-- Opening Marker --
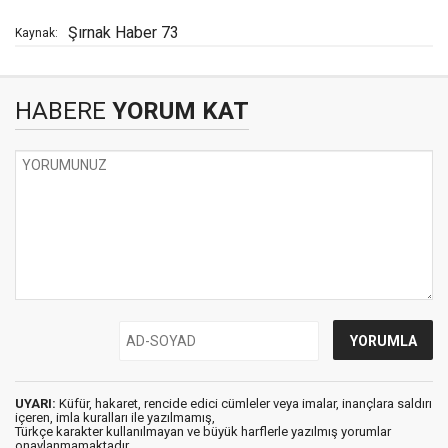
Şırnak Haber 73
Kaynak:
HABERE
YORUM KAT
UYARI:
Küfür, hakaret, rencide edici cümleler veya imalar, inançlara saldırı
içeren, imla kuralları ile yazılmamış,
Türkçe karakter kullanılmayan ve büyük harflerle yazılmış yorumlar
onaylanmamaktadır.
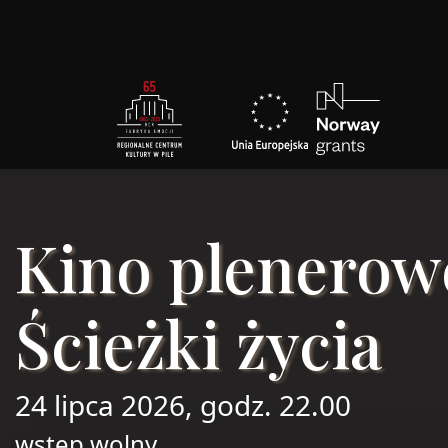
Kino plenerow
Ścieżki życia
24 lipca 2026, godz. 22.00
wstęp wolny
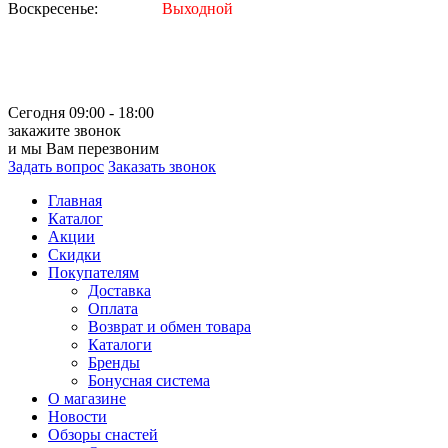
Воскресенье:
Выходной
Сегодня 09:00 - 18:00
закажите звонок
и мы Вам перезвоним
Задать вопрос
Заказать звонок
Главная
Каталог
Акции
Скидки
Покупателям
Доставка
Оплата
Возврат и обмен товара
Каталоги
Бренды
Бонусная система
О магазине
Новости
Обзоры снастей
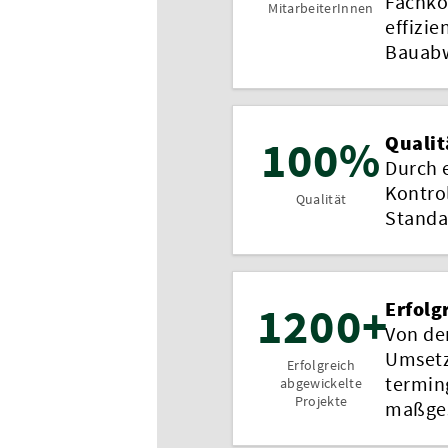
Fachko
MitarbeiterInnen
effizie
Bauabw
100%
Qualit
Durch 
Kontro
Qualität
Standa
1200+
Erfolg
Von der
Umsetz
Erfolgreich
termin
abgewickelte
Projekte
maßges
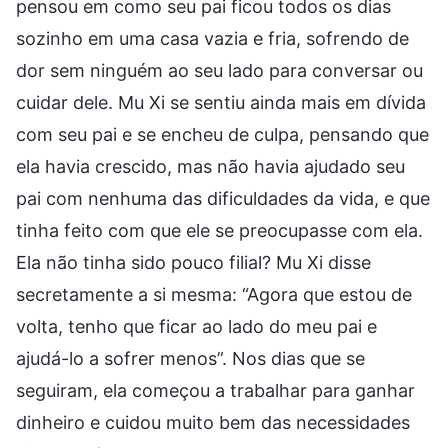
pensou em como seu pai ficou todos os dias
sozinho em uma casa vazia e fria, sofrendo de
dor sem ninguém ao seu lado para conversar ou
cuidar dele. Mu Xi se sentiu ainda mais em dívida
com seu pai e se encheu de culpa, pensando que
ela havia crescido, mas não havia ajudado seu
pai com nenhuma das dificuldades da vida, e que
tinha feito com que ele se preocupasse com ela.
Ela não tinha sido pouco filial? Mu Xi disse
secretamente a si mesma: “Agora que estou de
volta, tenho que ficar ao lado do meu pai e
ajudá-lo a sofrer menos”. Nos dias que se
seguiram, ela começou a trabalhar para ganhar
dinheiro e cuidou muito bem das necessidades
-- Closing Marker --
Copy the lines above between the one holding "içeren, imla kuralları" and the one holding "MitarbeiterInnen", inclusive. Drop the pictures.

içeren, imla kuralları ile yazılmamış,
Türkçe karakter kullanılmayan ve büyük harflerle yazılmış yorumlar
onaylanmamaktadır.
Kino plenerow
Ścieżki życia
24 lipca 2026, godz. 22.00
wstęp wolny
Воскресенье:
Выходной
Сегодня 09:00 - 18:00
закажите звонок
и мы Вам перезвоним
Задать вопрос
Заказать звонок
Главная
Каталог
Акции
Скидки
Покупателям
Доставка
Оплата
Возврат и обмен товара
Каталоги
Бренды
Бонусная система
О магазине
Новости
Обзоры снастей
Fachko
MitarbeiterInnen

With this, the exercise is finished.